В описании смерти князя Болконского в «Войне и мире»
появляется ещё один важный для Толстого образ — смерть как пробуждение от сна: «„Да, это была смерть. Я умер — я проснулся. Да, смерть — пробуждение!“ — вдруг просветлело в его душе, и завеса, скрывавшая до сих пор неведомое, была приподнята перед его душевным взором». Описание смерти Николая Лёвина в «Анне Карениной» предельно физиологично: страдание приводит к его отчуждению от всех окружающих, отстранению от всей предшествующей земной жизни, и смерть ощущается в этот момент как освобождение: «В нём, очевидно, совершался тот переворот, который должен был заставить его смотреть на смерть как на удовлетворение его желаний, как на счастие».Наконец, в рассказе «Хозяин и работник», написанном через десять лет после «Ивана Ильича», мы вновь встречаемся с пониманием смерти как освобождения, точки, в которой приходит понимание истинного значения жизни, и дела — самого важного, которое только возможно совершить в жизни. Попавший в метель купец спасает своего возницу — и сам чувствует себя работником, который верно исполнил волю Хозяина: «Он вспоминает про деньги, про лавку, дом, покупки, продажи и миллионы Мироновых; ему трудно понять, зачем этот человек, которого звали Василием Брехуновым, занимался всем тем, чем он занимался. „Что ж, ведь он не знал, в чём дело, — думает он про Василья Брехунова. — Не знал, так теперь знаю. Теперь уж без ошибки. Теперь знаю“».

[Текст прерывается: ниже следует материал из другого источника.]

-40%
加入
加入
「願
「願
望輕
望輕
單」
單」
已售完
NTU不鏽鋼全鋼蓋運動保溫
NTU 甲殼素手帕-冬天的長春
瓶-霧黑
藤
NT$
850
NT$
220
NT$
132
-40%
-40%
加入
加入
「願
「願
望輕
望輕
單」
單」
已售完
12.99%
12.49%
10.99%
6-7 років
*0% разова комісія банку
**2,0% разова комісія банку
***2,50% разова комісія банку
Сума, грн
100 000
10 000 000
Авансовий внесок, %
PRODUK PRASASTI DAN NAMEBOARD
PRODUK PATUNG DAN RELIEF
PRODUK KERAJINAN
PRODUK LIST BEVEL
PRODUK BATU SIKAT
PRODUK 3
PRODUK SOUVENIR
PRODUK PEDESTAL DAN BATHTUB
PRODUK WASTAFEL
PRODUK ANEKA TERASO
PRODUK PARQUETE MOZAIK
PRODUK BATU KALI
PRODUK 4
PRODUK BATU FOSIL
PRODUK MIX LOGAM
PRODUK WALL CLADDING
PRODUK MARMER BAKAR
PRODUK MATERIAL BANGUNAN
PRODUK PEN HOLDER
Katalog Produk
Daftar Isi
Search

Как Толстой передаёт психологические стадии умирания?
Смерть — это пробуждение, но даже приближение к смерти вырывает человека из «сна жизни». Все знакомое становится странным: умирающий Иван Ильич перестаёт понимать то, что раньше казалось очевидным, ощущает собственное тело как чужое, чувствует ложь и фальшь привычного уклада жизни. «В этом смысле умирание и надвигающаяся смерть есть самое радикальное остранение, на какое способен человек»[1461]

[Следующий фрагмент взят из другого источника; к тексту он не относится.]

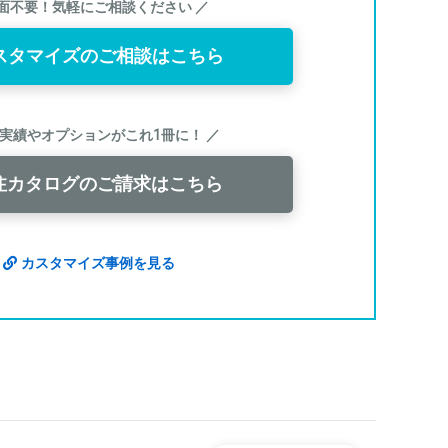
図面不要！気軽にご相談ください ／
スタマイズのご相談はこちら
作実績やオプションがこれ1冊に！ ／
注カタログのご請求はこちら
カスタマイズ事例を見る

.Уже после первого приёма у доктора Иван Ильич смотрит на мир другими глазами: «Всё грустно показалось Ивану Ильичу на улицах. Извозчики были грустны, дома грустны, прохожие, лавки грустны». Иван Ильич пытается вернуться в круг обыденности: он начинает маниакально исполнять предписания доктора, но попытка заново запустить механику повседневности не срабатывает — любой сбой жизненного механизма, который раньше остался бы незамеченным, приводит его в отчаяние. Боль всё сильнее отчуждает его от близких, продолжающих вести привычную жизнь; он начинает видеть в этой жизни — и в дежурной заботе о нём — ложь. Тело воспринимается как нечто чуждое, не подчиняющееся; вся ситуация, в которой оказался Иван Ильич, переживается как непристойная — по контрасту с «пристойностью» и «приятностью» всей предшествующей жизни. Наконец, он сталкивается с осознанием неизбежного: «Меня не будет, так что же будет? Ничего не будет. Так где же я буду, когда меня не будет?»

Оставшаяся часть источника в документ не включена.